Over the past month, several key risks to markets have surfaced, producing the first meaningful correction in this new bull market. More specifically, the S&P 500 dropped over 10% from its recent highs, led by a 14% decline in the tech heavy Nasdaq 100. Truth be told, I thought this correction would actually arrive in August. But instead, equity markets went higher in August as real 10 and 30 year yields made all-time lows, and retail investor speculation in call options surged. Timing is everything, as they say, and the correction this month is happening for the same reasons I suspected back in August.
First, with Congress embroiled in election year politics and a disagreement over when to fill the Supreme Court vacancy, the odds of the CARES2 legislation getting passed before November 3rd have dropped considerably. Morgan Stanley public policy strategist Michael Zezas thinks it's just a 33% chance at this point. Second is COVID-19 and the looming arrival of a second wave. Until we know exactly what it looks like, further lockdowns remain a real possibility. Third, real long term interest rates appear to have bottomed as the Fed formally tells us asset purchases won't increase from here. And finally, we have the election itself.

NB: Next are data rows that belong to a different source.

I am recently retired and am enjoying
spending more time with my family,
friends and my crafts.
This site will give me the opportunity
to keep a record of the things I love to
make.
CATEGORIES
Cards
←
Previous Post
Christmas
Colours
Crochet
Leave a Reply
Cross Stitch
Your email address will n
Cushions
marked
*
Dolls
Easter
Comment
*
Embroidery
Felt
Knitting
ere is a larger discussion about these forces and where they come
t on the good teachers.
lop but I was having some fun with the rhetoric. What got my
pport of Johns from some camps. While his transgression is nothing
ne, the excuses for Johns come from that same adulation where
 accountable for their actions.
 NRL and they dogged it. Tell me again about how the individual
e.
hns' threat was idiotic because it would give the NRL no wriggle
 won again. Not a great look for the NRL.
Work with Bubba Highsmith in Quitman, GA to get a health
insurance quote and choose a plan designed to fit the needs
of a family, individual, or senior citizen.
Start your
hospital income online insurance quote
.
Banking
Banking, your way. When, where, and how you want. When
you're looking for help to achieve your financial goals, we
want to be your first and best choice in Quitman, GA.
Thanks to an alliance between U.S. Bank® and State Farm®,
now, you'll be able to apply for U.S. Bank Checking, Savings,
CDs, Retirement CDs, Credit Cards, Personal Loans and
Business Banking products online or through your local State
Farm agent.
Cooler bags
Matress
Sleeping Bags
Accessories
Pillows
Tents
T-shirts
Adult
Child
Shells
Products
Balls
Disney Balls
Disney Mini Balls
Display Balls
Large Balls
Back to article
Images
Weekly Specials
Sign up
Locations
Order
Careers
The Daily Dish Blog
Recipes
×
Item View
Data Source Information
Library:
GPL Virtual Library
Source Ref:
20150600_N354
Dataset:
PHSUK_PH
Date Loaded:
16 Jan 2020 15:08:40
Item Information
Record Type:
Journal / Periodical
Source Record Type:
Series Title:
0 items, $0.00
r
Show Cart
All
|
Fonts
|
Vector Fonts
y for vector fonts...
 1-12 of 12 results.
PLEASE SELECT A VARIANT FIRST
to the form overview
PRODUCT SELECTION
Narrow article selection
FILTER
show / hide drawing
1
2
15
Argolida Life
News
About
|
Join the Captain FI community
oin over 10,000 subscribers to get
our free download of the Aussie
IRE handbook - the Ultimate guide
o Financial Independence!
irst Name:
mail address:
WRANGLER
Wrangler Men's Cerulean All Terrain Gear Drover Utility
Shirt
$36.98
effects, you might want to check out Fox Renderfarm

The good news is that investors have started to discount these very visible concerns via lower prices and higher financial market volatility. Options markets are pricing in higher risks than normal around the U.S. election, but nothing like we actually experienced in 2016. That doesn't seem right, given the uncertainty around the election outcome and the process itself. As a result, I expect volatility to remain high for the next 4-6 weeks, creating what is likely to be a difficult trading environment with a wide band for the major averages.

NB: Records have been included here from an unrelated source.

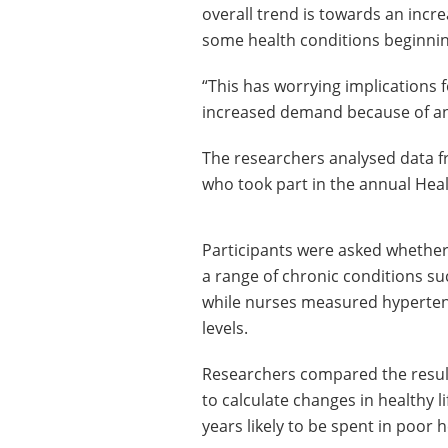
overall trend is towards an incre
some health conditions beginning
“This has worrying implications f
increased demand because of an
The researchers analysed data 
who took part in the annual Hea
Participants were asked whether 
a range of chronic conditions su
while nurses measured hyperten
levels.
Researchers compared the result
to calculate changes in healthy l
years likely to be spent in poor h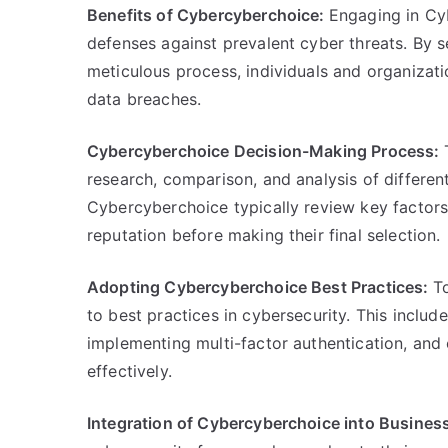
Benefits of Cybercyberchoice:
Engaging in Cy
defenses against prevalent cyber threats. By s
meticulous process, individuals and organizatio
data breaches.
Cybercyberchoice Decision-Making Process:
research, comparison, and analysis of differen
Cybercyberchoice typically review key factors 
reputation before making their final selection.
Adopting Cybercyberchoice Best Practices:
T
to best practices in cybersecurity. This inclu
implementing multi-factor authentication, and 
effectively.
Integration of Cybercyberchoice into Busines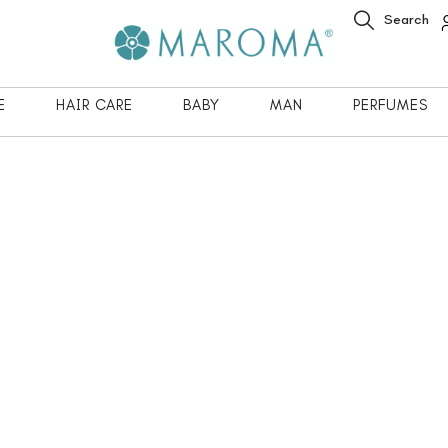
Search
E
HAIR CARE
BABY
MAN
PERFUMES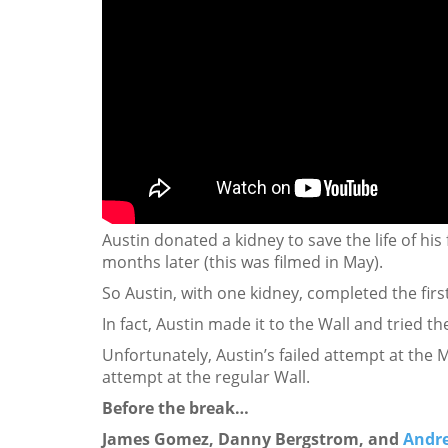
Austin donated a kidney to save the life of his
months later (this was filmed in May).
So Austin, with one kidney, completed the first
In fact, Austin made it to the Wall and tried t
Unfortunately, Austin’s failed attempt at the
attempt at the regular Wall.
Before the break…
James Gomez, Danny Bergstrom, and
Andr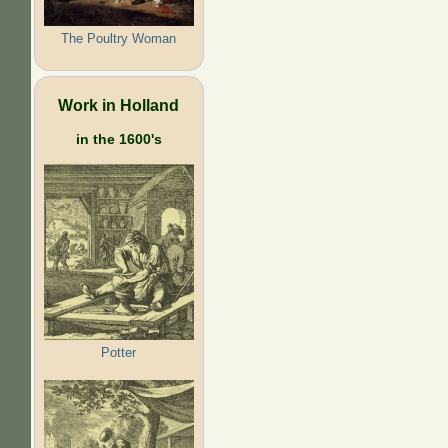
The Poultry Woman
Work in Holland
in the 1600's
Potter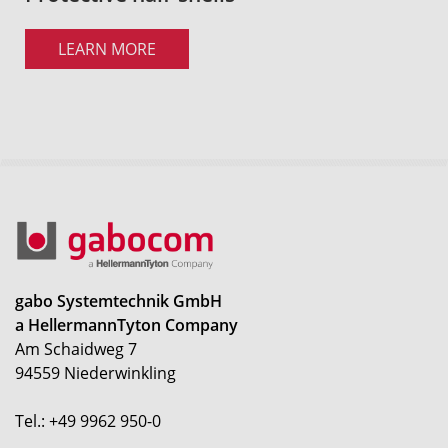
LEARN MORE
gabo Systemtechnik GmbH
a HellermannTyton Company
Am Schaidweg 7
94559 Niederwinkling
Tel.: +49 9962 950-0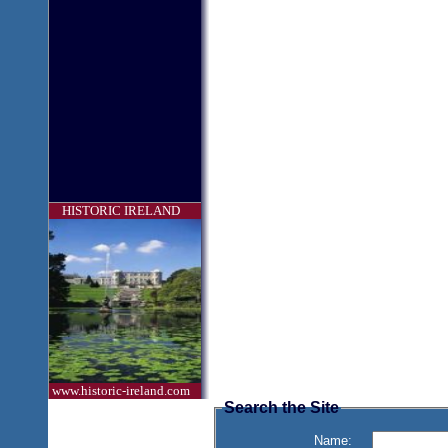
HISTORIC IRELAND
www.historic-ireland.com
Search the Site
Name: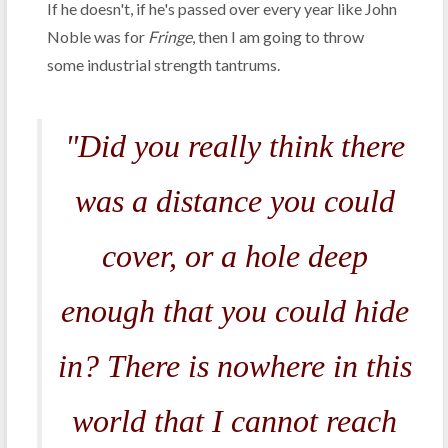
If he doesn't, if he's passed over every year like John
Noble was for
Fringe
, then I am going to throw
some industrial strength tantrums.
"Did you really think there
was a distance you could
cover, or a hole deep
enough that you could hide
in? There is nowhere in this
world that I cannot reach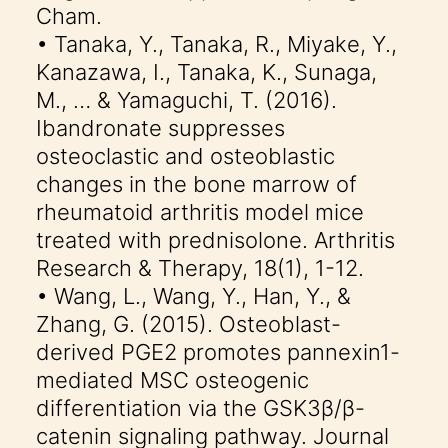
Cham.
• Tanaka, Y., Tanaka, R., Miyake, Y.,
Kanazawa, I., Tanaka, K., Sunaga,
M., … & Yamaguchi, T. (2016).
Ibandronate suppresses
osteoclastic and osteoblastic
changes in the bone marrow of
rheumatoid arthritis model mice
treated with prednisolone. Arthritis
Research & Therapy, 18(1), 1-12.
• Wang, L., Wang, Y., Han, Y., &
Zhang, G. (2015). Osteoblast-
derived PGE2 promotes pannexin1-
mediated MSC osteogenic
differentiation via the GSK3β/β-
catenin signaling pathway. Journal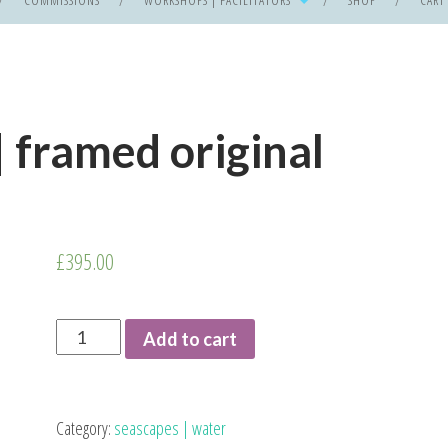
COMMISSIONS
WORKSHOPS | FACILITATORS
SHOP
CART
| framed original
£
395.00
I
Add to cart
See
No
Ships
Category:
seascapes | water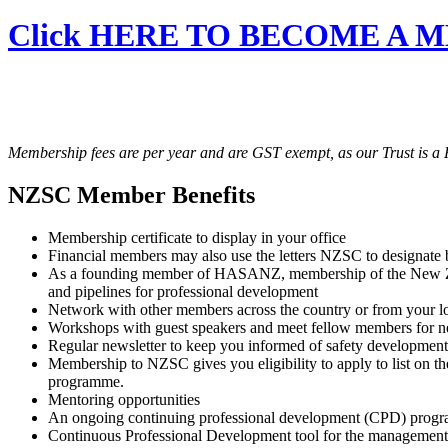
Click HERE TO BECOME A 
Membership fees are per year and are GST exempt, as our Trust is a R
NZSC Member Benefits
Membership certificate to display in your office
Financial members may also use the letters NZSC to designate
As a founding member of HASANZ, membership of the New Zealan
and pipelines for professional development
Network with other members across the country or from your lo
Workshops with guest speakers and meet fellow members for 
Regular newsletter to keep you informed of safety development
Membership to NZSC gives you eligibility to apply to list on t
programme.
Mentoring opportunities
An ongoing continuing professional development (CPD) progr
Continuous Professional Development tool for the management 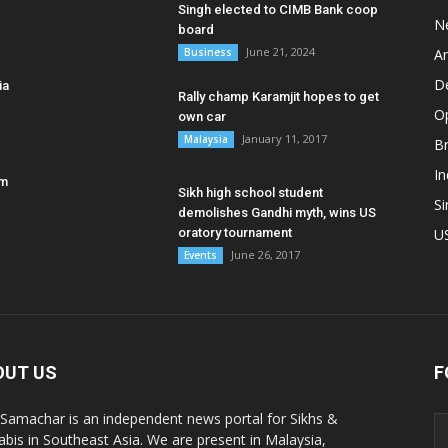
Singh elected to CIMB Bank coop
N
board
June 21, 2024
Business
A
D
ia
Rally champ Karamjit hopes to get
O
own car
January 11, 2017
Malaysia
B
In
am
Sikh high school student
S
demolishes Gandhi myth, wins US
oratory tournament
U
June 26, 2017
Events
OUT US
F
 Samachar is an independent news portal for Sikhs &
abis in Southeast Asia. We are present in Malaysia,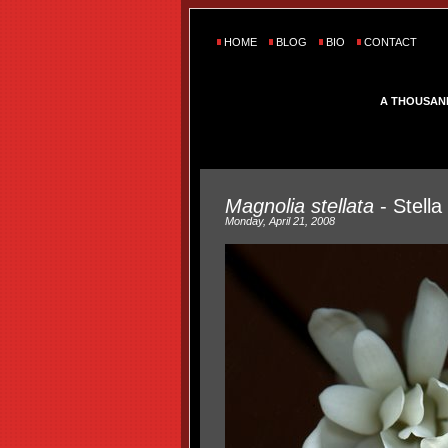
HOME
BLOG
BIO
CONTACT
A THOUSAN
Magnolia stellata
- Stella
Monday, April 21, 2008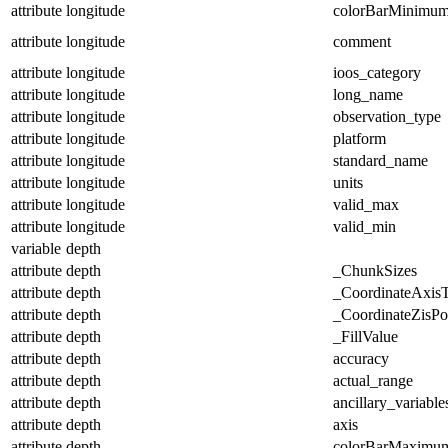
attribute
longitude
colorBarMinimu
attribute
longitude
comment
attribute
longitude
ioos_category
attribute
longitude
long_name
attribute
longitude
observation_type
attribute
longitude
platform
attribute
longitude
standard_name
attribute
longitude
units
attribute
longitude
valid_max
attribute
longitude
valid_min
variable
depth
attribute
depth
_ChunkSizes
attribute
depth
_CoordinateAxis
attribute
depth
_CoordinateZisPos
attribute
depth
_FillValue
attribute
depth
accuracy
attribute
depth
actual_range
attribute
depth
ancillary_variable
attribute
depth
axis
attribute
depth
colorBarMaximu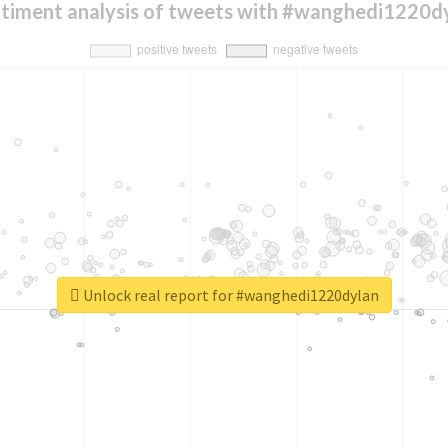
timent analysis of tweets with #wanghedi1220d
Unlock real report for #wanghedi1220dylan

Looking beyond the near term, I think three of the aforementioned risks are likely to be resolved positively by the end of the year, or shortly thereafter. More specifically, additional fiscal stimulus is likely as both parties want to spend more but may not be able to come to terms before the election process is completed. Meanwhile, progress on a vaccine should become clear, and we will eventually have a conclusion to the election. The one risk I think will remain with us is that long-term interest rates are likely to rise further from here, particularly if those other risks fade and the recovery continues.
The bottom line is that the recent correction was inevitable, in my view, as all bull markets consolidate along the way, especially when the initial rally is so powerful. Timing such corrections is difficult and this time was no different. If you share our view that these near-term hurdles will be cleared by year-end, then the recovery can continue in 2021. This implies that stocks most levered to an ongoing recovery should be one's area of focus. They include consumer cyclicals and services, materials, industrials, and financials, to name a few. Finally, we like high quality growth stocks once they have fully adjusted to the rise in long-term interest rates we expect.